Numeric Prediction (Regression)
Numeric prediction, also known as Regression, predicts a numeric output value using training data. It is effectively used to predict a continuous numeric value, like price or cost.
In general, regression tasks are used to get information about certain aspects of a decision that will then inform a choice of action. An example of this is predicting the cost of a house, to then decide if it is worth buying.
- Regression is used in the creation of trend lines, which uses past data to predict future performance or “trends.”
- Assessing the risk associated with investment vehicles. (predict costs of actions)
- Predict the demographics and types of future workforces for large companies.

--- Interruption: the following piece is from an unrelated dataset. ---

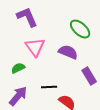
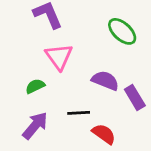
purple semicircle: (68, 52) -> (105, 81), moved

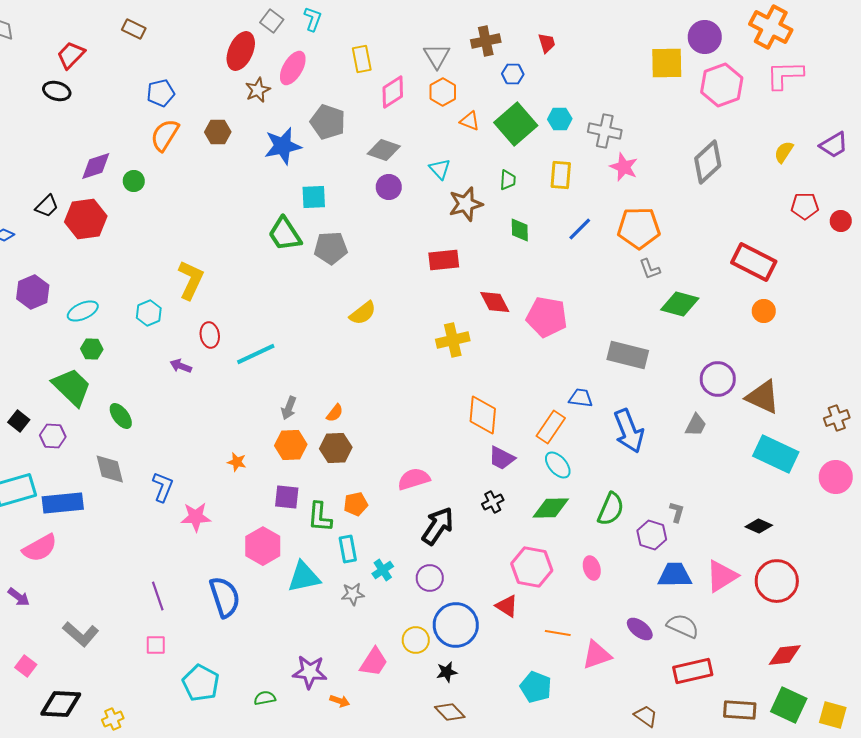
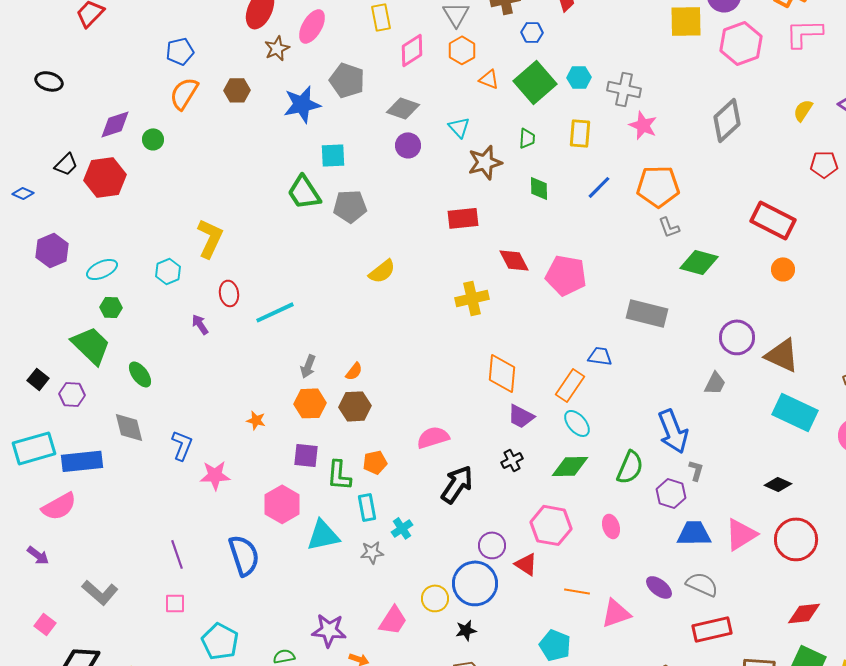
black ellipse: (57, 91) -> (49, 81), moved
purple arrow: (181, 366) -> (200, 324), turned 35
blue arrow: (629, 431) -> (673, 431), moved
purple circle: (430, 578) -> (492, 545), moved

To demonstrate the creation of a regression model we will be using the Boston housing dataset, modified slightly for clarity:
In this example, we are trying to predict housing values based on various factors (age of the house, property tax, number of rooms, etc.) We identify (shown in blue) that our label is the median housing value, additionally, we note that the data in the label are continuous numeric values. All this means that our prediction task should be Regression.
After uploading the data and selecting the task and label, we must choose a metric:
There are multiple metrics supported, it is important to choose the best metric that will help you evaluate the model in the real world.

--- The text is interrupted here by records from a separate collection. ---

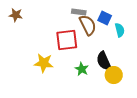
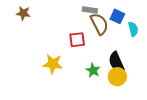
red square: (67, 40) -> (77, 40), size x0.7
yellow circle: (114, 75) -> (117, 77), moved

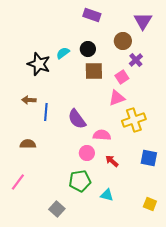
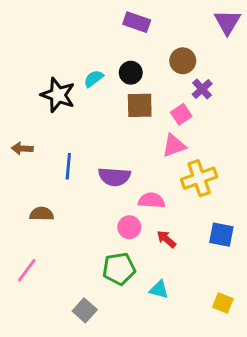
purple triangle: (143, 21) -> (227, 22), moved
brown arrow: (29, 100) -> (22, 148), moved
purple semicircle: (77, 119) -> (114, 177), turned -50

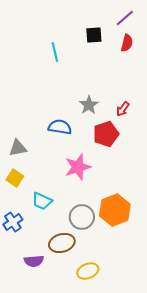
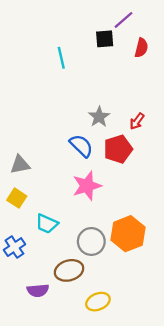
purple line: (125, 18) -> (124, 20), moved
blue semicircle: (60, 127) -> (81, 146), moved, turned 35

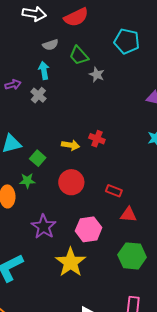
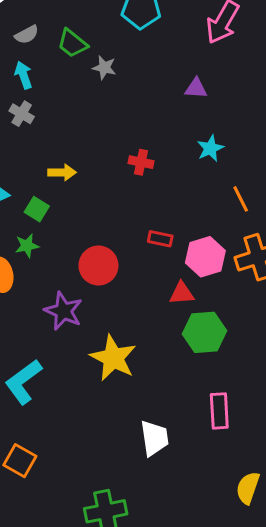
red cross: (97, 139) -> (141, 162), moved
yellow arrow: (71, 145) -> (62, 172), moved
red circle: (71, 182) -> (98, 266), moved
red triangle: (128, 215) -> (182, 293), moved
pink hexagon: (89, 229) -> (205, 257), moved

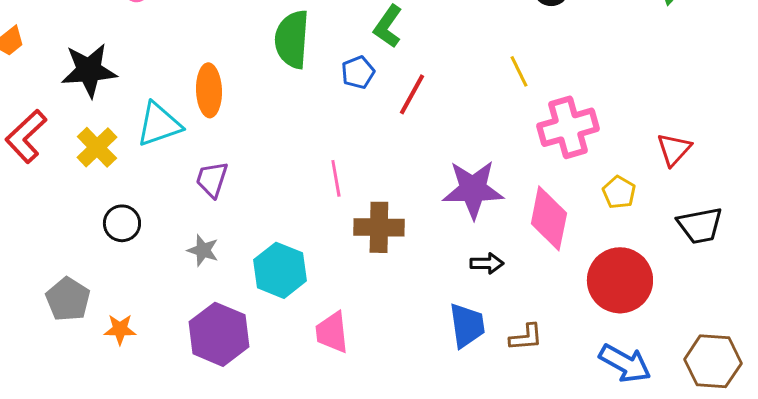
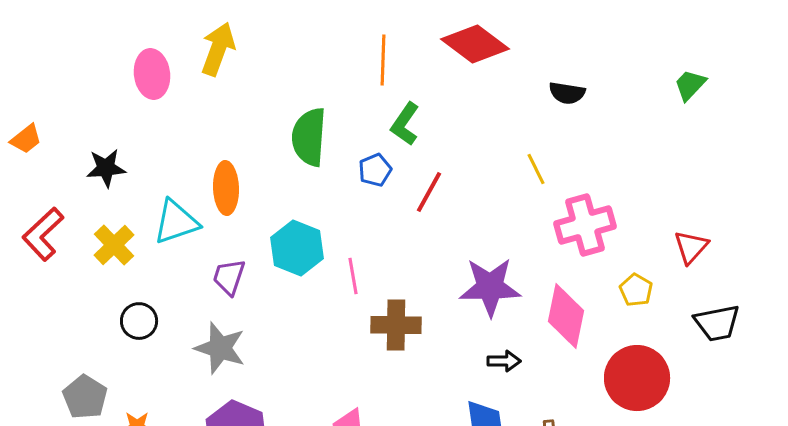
black star: (89, 70) -> (106, 168), size x0.7
gray star: (203, 250) -> (220, 348), size x1.6
cyan hexagon: (280, 270) -> (297, 248), moved

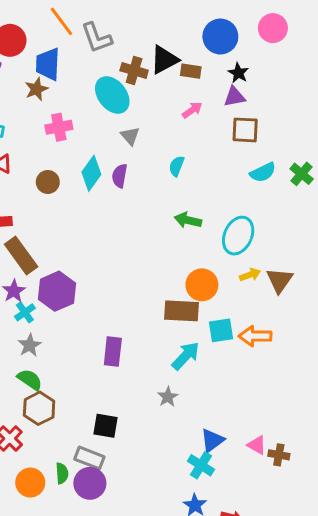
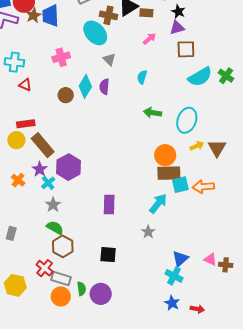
brown star: (36, 89) -> (33, 15), moved
cyan semicircle: (263, 172) -> (200, 77), size x1.4
brown circle: (48, 182) -> (66, 95), moved
brown rectangle: (181, 311) -> (169, 173), moved
gray rectangle: (89, 458) -> (61, 278), moved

You must select a model most suitable for your application. We have defined three different metrics to help with that, those three metrics are calculated using a reserved 20% of the data submitted during training. That 20% is not used during the creation of the models and is only used later to determine the quality of created models.

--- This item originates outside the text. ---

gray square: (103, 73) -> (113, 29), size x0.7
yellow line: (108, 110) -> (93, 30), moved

The three supported metrics for regression tasks:
- MSE (Mean Square Error): the error is reported as the average of the squared differences between the difference and the truth.
- MAE (Mean Absolute Error): the error is reported as the average of the absolute differences between the difference and the truth.
- MAPE (Mean Absolute Percentage Error): the error is reported as a percentage of the absolute difference. The average of the absolute difference divided by the truth.
As a general rule, it is suggested that MAE should be the go-to metric for numeric prediction. This is primarily due to the fact that MAE is the easiest to interpret, avoids serious errors, and gives you a value closest to the truth.
MSE and MAPE serve unique functions that may make them the better choice for your metric. MSE is particularly sensitive to outliers due to it squaring the difference. This metric helps you find a model that is not skewed by outliers, as those that are penalized heavily and will not be shown.
MAPE is useful if the range of your data is particularly large and any attempt to get an actual numerical error would not be helpful. Useful if you want a relevant truth value that compensates for wildly different ranges.
Because each metric is reporting the amount of error, the lower the number reported the better the model. This is the opposite of accuracy.
When to use Regression over Classification
In a nutshell: you would use regression when you want to predict for continuous numerical data, like the price of a house, or the cost of a product. You would use classification only if you want to determine set classes or binary decisions like yes or no.
An issue that might come up is what to do for things like CTR (click through rate). While it might seem like CTR ptrfiv is a regression task as its output is a continuous number between 0 and 1, but it is actually a classification task. This is because the continuous number given is the probability of a binary choice (click or not click). Classification tasks give probability along with the predicted classes. As a general rule, whenever you want to predict probabilities go with classification.